The US state of Oklahoma was the first to introduce lethal injection in 1974. The method was considered a final solution to the problem of making inflicted death painless. Many of us have experienced surgery under total anesthetic, when it seemed that only a few moments of consciousness preceded oblivion to further suffering. Why is it that the most technically evolved nation on earth is making a botch of executions and causing intense suffering to those subject to lethal injection? The response given is that countries in the European Union which manufacture ingredients of the triple cocktail used to induce death are no longer willing to engage in the awful business of judicial killing and deny the supply. And what of the immense resources of the US itself and its flock of Nobel Prize winning chemists?
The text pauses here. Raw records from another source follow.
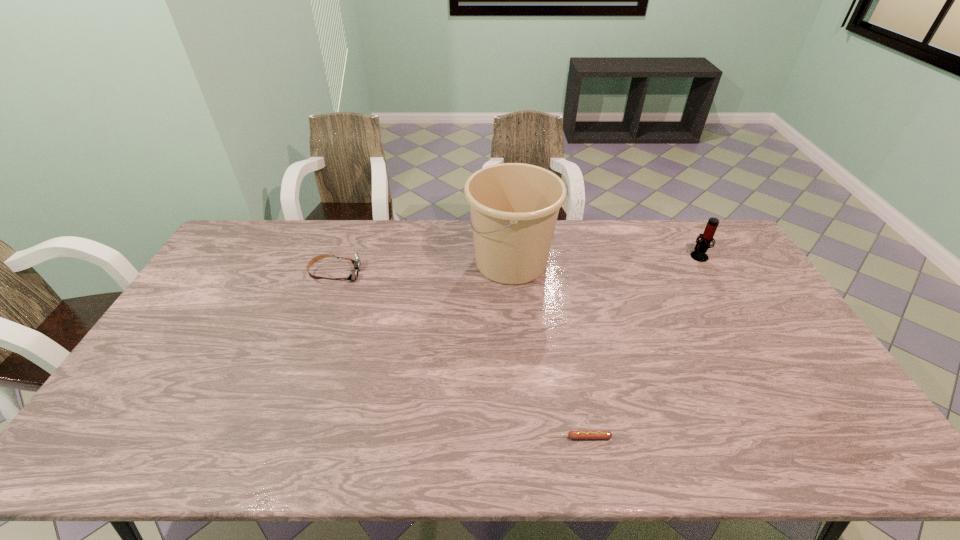 Locate an element on the screen. The image size is (960, 540). vacant space situated 0.330m on the right of the shortest object is located at coordinates (749, 437).

Where is `bucket situated at the far edge`? bucket situated at the far edge is located at coordinates (514, 207).

What are the coordinates of `microphone that is at the far edge` in the screenshot? It's located at (702, 245).

Where is `object located at the near edge`? The image size is (960, 540). object located at the near edge is located at coordinates (571, 434).

Locate an element on the screen. This screenshot has width=960, height=540. object present at the right edge is located at coordinates (702, 245).

Identify the location of object that is at the far right corner. The image size is (960, 540). tap(702, 245).

Find the location of a particular element. This screenshot has width=960, height=540. vacant area at the far edge of the desktop is located at coordinates (575, 235).

Identify the location of free space at the near edge. (699, 457).

The image size is (960, 540). In order to click on vacant area at the left edge of the desktop in this screenshot , I will do `click(230, 269)`.

Where is `free space at the right edge of the desktop`? The height and width of the screenshot is (540, 960). free space at the right edge of the desktop is located at coordinates (712, 267). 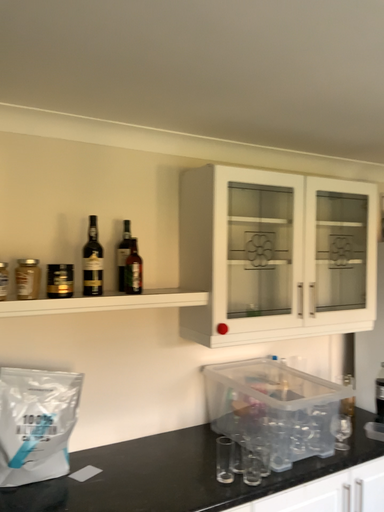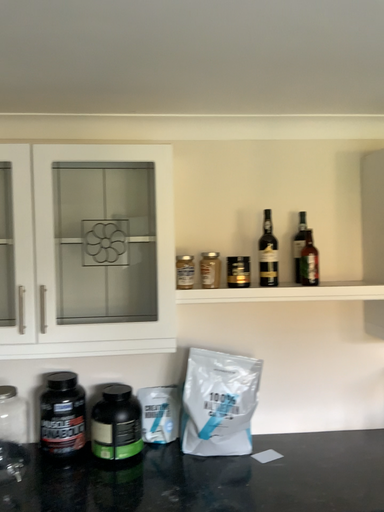 Question: Which way did the camera rotate in the video?

Choices:
 (A) rotated right
 (B) rotated left

Answer: (B) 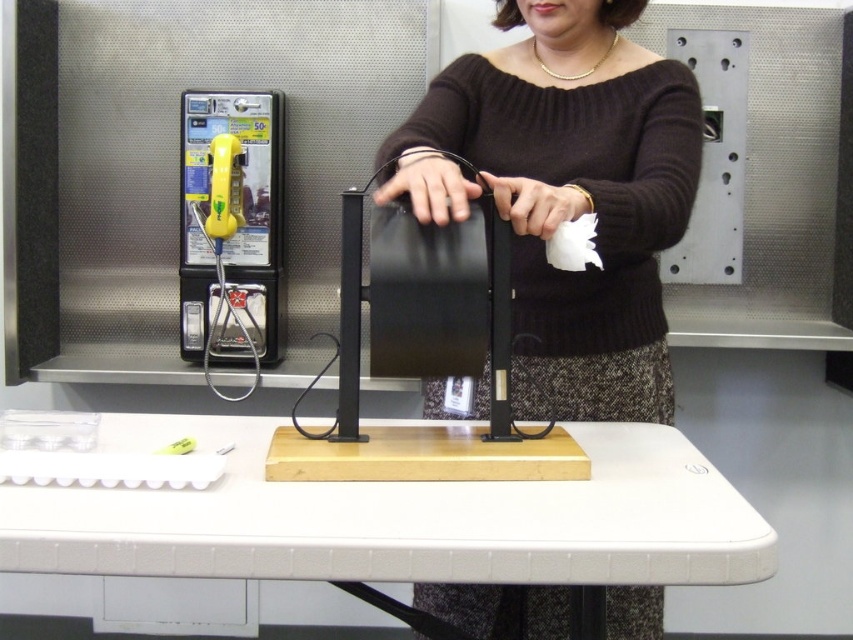 Does knitted dark brown sweater at center have a lesser width compared to yellow plastic phone at left?

No, knitted dark brown sweater at center is not thinner than yellow plastic phone at left.

From the picture: Measure the distance from knitted dark brown sweater at center to yellow plastic phone at left.

A distance of 36.65 inches exists between knitted dark brown sweater at center and yellow plastic phone at left.

Identify the location of knitted dark brown sweater at center. (567, 195).

Image resolution: width=853 pixels, height=640 pixels. Find the location of `knitted dark brown sweater at center`. knitted dark brown sweater at center is located at coordinates (567, 195).

What are the coordinates of `knitted dark brown sweater at center` in the screenshot? It's located at (567, 195).

Does knitted dark brown sweater at center lie behind white plastic table at center?

That is True.

Who is more forward, [547,129] or [483,493]?

Point [483,493] is more forward.

This screenshot has height=640, width=853. What are the coordinates of `knitted dark brown sweater at center` in the screenshot? It's located at (567, 195).

Does point (643, 538) come behind point (242, 257)?

No, it is in front of (242, 257).

Between white plastic table at center and yellow plastic phone at left, which one is positioned lower?

white plastic table at center

The image size is (853, 640). I want to click on white plastic table at center, so click(397, 518). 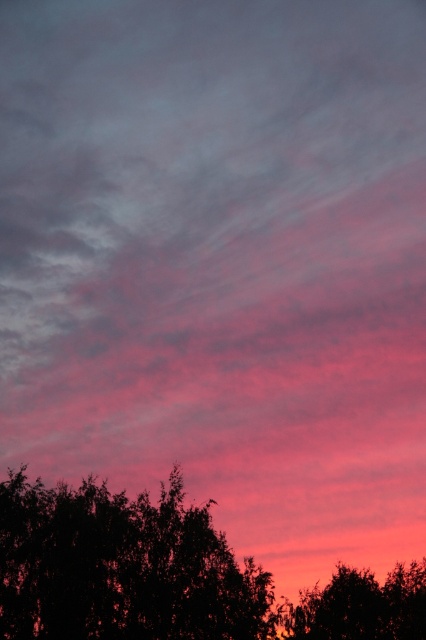 Question: Is silhouette leafy tree at lower center positioned behind silhouette tree at lower right?

Choices:
 (A) no
 (B) yes

Answer: (A)

Question: Is silhouette leafy tree at lower center above silhouette tree at lower right?

Choices:
 (A) yes
 (B) no

Answer: (A)

Question: Can you confirm if silhouette leafy tree at lower center is bigger than silhouette tree at lower right?

Choices:
 (A) no
 (B) yes

Answer: (A)

Question: Which of the following is the closest to the observer?

Choices:
 (A) silhouette tree at lower right
 (B) silhouette leafy tree at lower center

Answer: (B)

Question: Which point is closer to the camera?

Choices:
 (A) (308, 611)
 (B) (115, 509)

Answer: (B)

Question: Which point is closer to the camera taking this photo?

Choices:
 (A) (143, 588)
 (B) (316, 595)

Answer: (A) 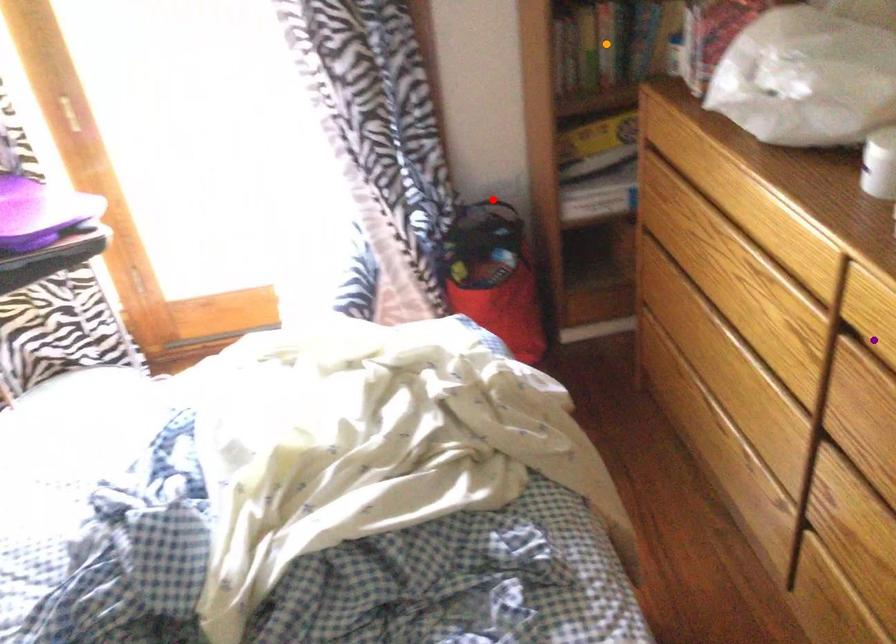 Order these from nearest to farthest:
1. purple point
2. orange point
3. red point

1. purple point
2. orange point
3. red point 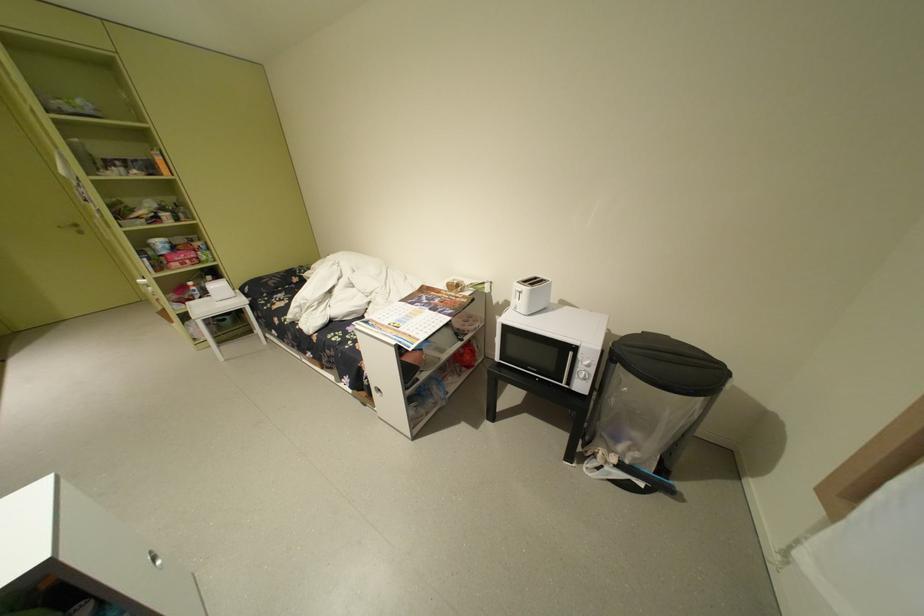 This screenshot has width=924, height=616. Find the location of `white toaster`. white toaster is located at coordinates (530, 294). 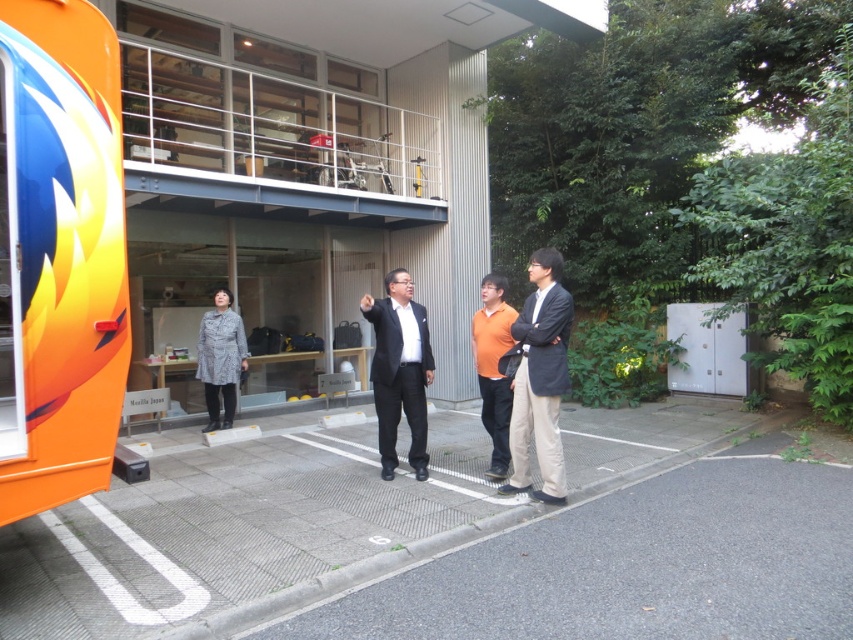 Does orange glossy tour bus at left have a greater width compared to black suit at center?

Yes, orange glossy tour bus at left is wider than black suit at center.

Does orange glossy tour bus at left appear on the left side of black suit at center?

Correct, you'll find orange glossy tour bus at left to the left of black suit at center.

Is point (68, 500) less distant than point (390, 342)?

Yes, point (68, 500) is in front of point (390, 342).

Locate an element on the screen. orange glossy tour bus at left is located at coordinates (61, 252).

Is the position of orange glossy tour bus at left less distant than that of orange matte shirt at center?

Yes, it is.

Does orange glossy tour bus at left appear over orange matte shirt at center?

Indeed, orange glossy tour bus at left is positioned over orange matte shirt at center.

Who is more distant from viewer, (x=85, y=52) or (x=508, y=428)?

Point (x=508, y=428)

Identify the location of orange glossy tour bus at left. (61, 252).

Can you confirm if orange glossy tour bus at left is shorter than patterned fabric coat at lower left?

Incorrect, orange glossy tour bus at left's height does not fall short of patterned fabric coat at lower left's.

Does orange glossy tour bus at left have a smaller size compared to patterned fabric coat at lower left?

No.

Does point (86, 99) lie behind point (212, 412)?

No, (86, 99) is in front of (212, 412).

Find the location of a particular element. The image size is (853, 640). orange glossy tour bus at left is located at coordinates (61, 252). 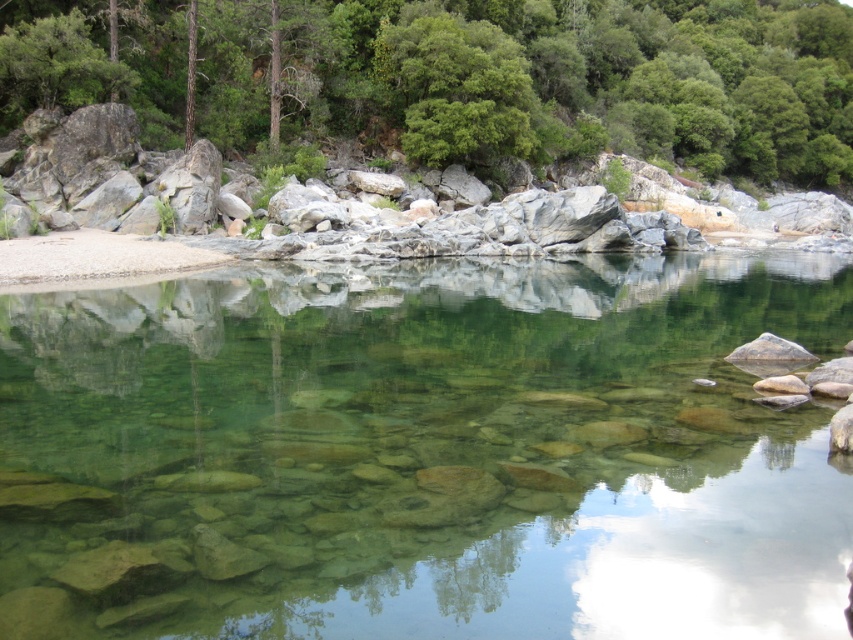 You are standing at the edge of the clear glassy water at center and want to look up at the green leafy tree at upper center. Since you are 1.7 meters tall, can you see the top of the tree without bending down or moving your head?

The clear glassy water at center has a lesser height compared to the green leafy tree at upper center, so the tree is taller than the water surface. Since you are 1.7 meters tall, you can see the top of the green leafy tree at upper center without needing to adjust your position.

You are standing at the edge of the serene natural landscape and want to cross to the other side. The clear glassy water at center is your path. Can you safely walk across it?

The clear glassy water at center is located at point (x=422, y=452), which might indicate its depth or position, but without specific depth information, it is unsafe to assume the water is shallow enough to walk across. Proceed with caution or find another route.

You are an environmental scientist assessing the water quality of the clear glassy water at center and the green leafy tree at upper center. Which object has a smaller width in the image?

The clear glassy water at center is thinner than the green leafy tree at upper center, so the clear glassy water at center has a smaller width. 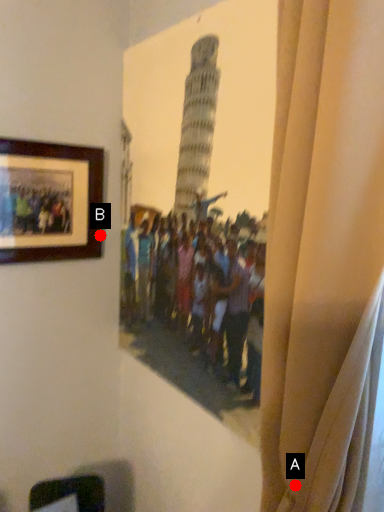 Question: Two points are circled on the image, labeled by A and B beside each circle. Which point appears farthest from the camera in this image?

Choices:
 (A) A is further
 (B) B is further

Answer: (B) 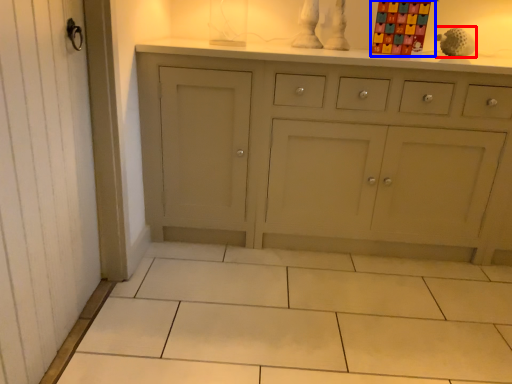 Question: Which of the following is the farthest to the observer, toy (highlighted by a red box) or toy (highlighted by a blue box)?

Choices:
 (A) toy
 (B) toy

Answer: (A) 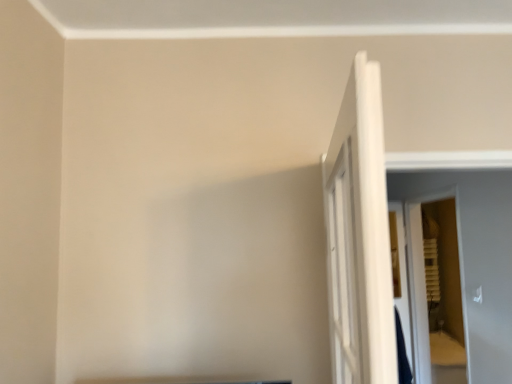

Example of botched executions
Clayton Lockett, 38 years old, was condemned to death in the year 2000 for the rape and murder of a young woman. In spite of several appeals against the conviction his execution began at 18.23 hours in the state penitentiary of Oklahoma, with a first injection. At 18.33 he was declared unconscious and the following two chemicals were injected.
Three minutes later the condemned man began to move, breathing heavily, clenching his teeth and trying to raise his head. He was heard to say the word “man”. At 19.06 he finally died of a heart seizure.
The New York Times suggested that in view of the failure of the sedative given in the first injection he would have suffered suffocation and atrocious pain. In the makeshift execution procedures that follow the US adoption of lethal injection as the method used in all executions, there have been several botched executions. Lethal chemicals are being sourced from unapproved manufacturers, and records of purchase destroyed to avoid investigation.
Many reject the death penalty on the basis of an appreciation that all life is sacred, and that punishment should never be reduced to vengeance. The fact that it appears impossible to avoid execution that avoids extreme pain may convince others that Capital Punishment is a barbarity that we must not tolerate. There are many arguments against the death penalty, primarily the undoubted execution of the innocent, and the argument that while legal systems that are inevitably defective, death is an absolute. As was remarked hundreds of years ago, the executed remain guilty for ever.

Vietnam has already experienced a botched execution following the use of inadequate lethal chemicals. Thailand has adopted lethal injection after tuition in US practice. This will inevitably lead to botched executions that plague the mentor country. Nor is it acceptable to return to the barbaric machine gun of the past which, on occasion, also encountered horrific failure. Stop now, there is no guarantee of painless death.